This year’s Gathering host home has a rich history. Completed in 2007, the house was custom built utilizing artifacts collected from the world travels of the original homeowners. Each heirloom, brought together, creates an eclectic, yet harmonious, experience to be savored.
In many ways this reflects our New Roots for Refugees program. Refugee families come to the United States bringing with them trades and farming techniques of their culture. They offer produce indigenous to their native countries blended with local foods to create an appetizing fare for all to enjoy.
Come taste what’s cooking!
Join us for a ladies event, an evening celebrating the season’s harvest, in support of Catholic Charities Foundation of Northeast Kansas and the New Roots for Refugees program.
Tuesday, September 26
6:30pm – 9:30pm
11517 Pawnee Circle
Leawood, KS 66211
Delectable offerings by Tannin Wine Bar & Kitchen using locally grown produce provided by the New Roots for Refugees‘ farmers.
Visit The Gathering page for more information and to register for the event.
New Roots for Refugees Background
Catholic Charities, in partnership with Cultivate KC, began New Roots for Refugees, a program to help refugees put down new roots. When refugees are forced to flee their countries, they arrive in the United States with few resources. They have left behind relatives and friends, their home, and their jobs. What they bring with them, however, is often a great deal of agricultural expertise.
The New Roots program builds on the strengths and experience that the refugees already possess, helping them to start small farm businesses growing and selling vegetables. Farming is a familiar livelihood that offers the opportunity for self-sufficiency, healthy food for their families, extra income, and a way to contribute to their new communities.

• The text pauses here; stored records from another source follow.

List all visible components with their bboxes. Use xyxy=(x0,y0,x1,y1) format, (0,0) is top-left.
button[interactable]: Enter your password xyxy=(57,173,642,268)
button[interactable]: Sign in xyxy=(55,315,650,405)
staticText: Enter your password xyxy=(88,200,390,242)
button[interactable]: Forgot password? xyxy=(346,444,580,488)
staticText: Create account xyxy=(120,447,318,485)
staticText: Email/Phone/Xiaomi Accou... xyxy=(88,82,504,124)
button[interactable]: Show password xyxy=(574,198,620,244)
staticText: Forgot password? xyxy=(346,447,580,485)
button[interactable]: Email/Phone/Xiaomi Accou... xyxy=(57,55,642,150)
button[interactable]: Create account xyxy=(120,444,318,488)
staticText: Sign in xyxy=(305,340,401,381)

Currently, there are 16 refugee farmers growing at the New Roots’ nine-acre training farm, Juniper Gardens. Each has a quarter acre plot of land. On the farm, they learn the process and skills to farm, manage, market, and sell produce which they grow with their own hands. Everything grown at the Juniper Gardens Training Farm abides by strict organic principles. Genetically modified or treated seeds, synthetic fertilizers, chemical pesticides, or anything else that is forbidden on certified organic farms are never used. Apart from annual tillage, and the use of small walk-behind tillers, New Roots’ farmers generally cultivate the earth relying primarily on their own physical strength rather than petroleum powered machinery.

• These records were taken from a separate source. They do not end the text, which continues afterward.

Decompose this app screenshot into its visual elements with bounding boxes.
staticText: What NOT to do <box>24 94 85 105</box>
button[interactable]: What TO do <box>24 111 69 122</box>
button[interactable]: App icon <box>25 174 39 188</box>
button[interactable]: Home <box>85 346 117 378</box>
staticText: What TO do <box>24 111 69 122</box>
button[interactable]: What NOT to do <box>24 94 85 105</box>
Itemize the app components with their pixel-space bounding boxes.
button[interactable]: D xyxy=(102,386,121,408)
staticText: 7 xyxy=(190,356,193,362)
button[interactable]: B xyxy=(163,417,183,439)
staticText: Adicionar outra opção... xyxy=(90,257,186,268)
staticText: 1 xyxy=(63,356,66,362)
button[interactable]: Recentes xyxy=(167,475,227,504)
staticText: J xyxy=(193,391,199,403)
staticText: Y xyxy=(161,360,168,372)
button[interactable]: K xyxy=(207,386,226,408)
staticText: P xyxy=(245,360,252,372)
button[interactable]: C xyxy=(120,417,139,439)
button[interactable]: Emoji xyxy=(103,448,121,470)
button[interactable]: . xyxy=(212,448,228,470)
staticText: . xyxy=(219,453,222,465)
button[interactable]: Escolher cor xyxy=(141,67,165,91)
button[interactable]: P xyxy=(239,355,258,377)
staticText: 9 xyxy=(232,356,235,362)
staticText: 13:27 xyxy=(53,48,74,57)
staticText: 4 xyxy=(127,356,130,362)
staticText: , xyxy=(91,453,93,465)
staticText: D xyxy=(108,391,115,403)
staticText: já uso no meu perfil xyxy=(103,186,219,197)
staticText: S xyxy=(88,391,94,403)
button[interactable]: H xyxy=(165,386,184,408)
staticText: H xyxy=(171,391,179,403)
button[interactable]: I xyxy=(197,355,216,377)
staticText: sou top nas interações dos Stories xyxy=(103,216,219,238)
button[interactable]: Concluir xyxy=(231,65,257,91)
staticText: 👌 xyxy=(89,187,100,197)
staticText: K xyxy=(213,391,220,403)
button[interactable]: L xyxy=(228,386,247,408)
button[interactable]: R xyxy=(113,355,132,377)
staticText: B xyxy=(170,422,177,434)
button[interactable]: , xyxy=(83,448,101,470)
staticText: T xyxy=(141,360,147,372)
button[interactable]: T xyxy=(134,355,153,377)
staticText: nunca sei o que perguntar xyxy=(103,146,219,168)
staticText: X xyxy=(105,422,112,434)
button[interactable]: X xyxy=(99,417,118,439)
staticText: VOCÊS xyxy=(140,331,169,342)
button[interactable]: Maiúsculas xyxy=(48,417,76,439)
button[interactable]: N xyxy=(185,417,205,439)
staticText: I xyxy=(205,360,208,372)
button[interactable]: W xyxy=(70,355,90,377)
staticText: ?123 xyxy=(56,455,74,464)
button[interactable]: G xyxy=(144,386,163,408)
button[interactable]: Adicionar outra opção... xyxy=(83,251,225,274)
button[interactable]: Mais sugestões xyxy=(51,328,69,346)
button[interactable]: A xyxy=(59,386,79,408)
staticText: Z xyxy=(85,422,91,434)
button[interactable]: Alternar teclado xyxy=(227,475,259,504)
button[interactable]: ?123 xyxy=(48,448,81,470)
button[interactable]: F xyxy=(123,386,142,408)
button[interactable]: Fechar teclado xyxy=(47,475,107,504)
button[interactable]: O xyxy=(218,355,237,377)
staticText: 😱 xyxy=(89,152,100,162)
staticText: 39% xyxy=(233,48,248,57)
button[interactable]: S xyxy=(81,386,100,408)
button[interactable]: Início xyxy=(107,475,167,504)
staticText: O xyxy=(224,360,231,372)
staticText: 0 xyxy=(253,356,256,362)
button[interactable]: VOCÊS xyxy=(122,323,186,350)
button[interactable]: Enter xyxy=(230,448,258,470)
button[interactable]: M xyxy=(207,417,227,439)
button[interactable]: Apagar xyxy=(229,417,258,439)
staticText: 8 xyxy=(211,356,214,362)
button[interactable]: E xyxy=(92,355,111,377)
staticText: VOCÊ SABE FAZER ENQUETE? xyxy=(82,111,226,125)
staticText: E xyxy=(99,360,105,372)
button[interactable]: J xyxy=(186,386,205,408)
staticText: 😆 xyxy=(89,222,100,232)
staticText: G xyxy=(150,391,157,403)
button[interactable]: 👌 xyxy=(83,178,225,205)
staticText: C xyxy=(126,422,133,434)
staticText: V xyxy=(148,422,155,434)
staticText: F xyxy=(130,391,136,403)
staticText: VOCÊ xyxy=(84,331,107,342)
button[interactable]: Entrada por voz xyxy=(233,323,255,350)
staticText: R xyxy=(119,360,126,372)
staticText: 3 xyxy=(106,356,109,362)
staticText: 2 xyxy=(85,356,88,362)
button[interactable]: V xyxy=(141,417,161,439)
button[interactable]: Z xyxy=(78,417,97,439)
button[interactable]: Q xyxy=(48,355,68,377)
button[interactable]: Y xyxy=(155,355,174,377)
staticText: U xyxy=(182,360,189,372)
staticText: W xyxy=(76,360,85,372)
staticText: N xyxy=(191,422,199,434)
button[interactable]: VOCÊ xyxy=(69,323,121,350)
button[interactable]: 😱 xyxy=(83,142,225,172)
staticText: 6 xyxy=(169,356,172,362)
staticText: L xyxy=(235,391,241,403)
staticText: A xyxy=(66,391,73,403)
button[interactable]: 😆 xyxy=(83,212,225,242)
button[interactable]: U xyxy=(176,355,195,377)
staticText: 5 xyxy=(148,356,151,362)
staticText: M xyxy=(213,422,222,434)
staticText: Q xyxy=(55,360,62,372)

The refugees’ home grown produce not only feeds their families, but is also sold at several local Farmers’ Markets (link to list of markets below), and through the Community Supported Agriculture (CSA) program.
As their farm businesses become established and they develop more skills, they move to greater financial and managerial independence. Eventually they are able to move onto their own land and operate independently.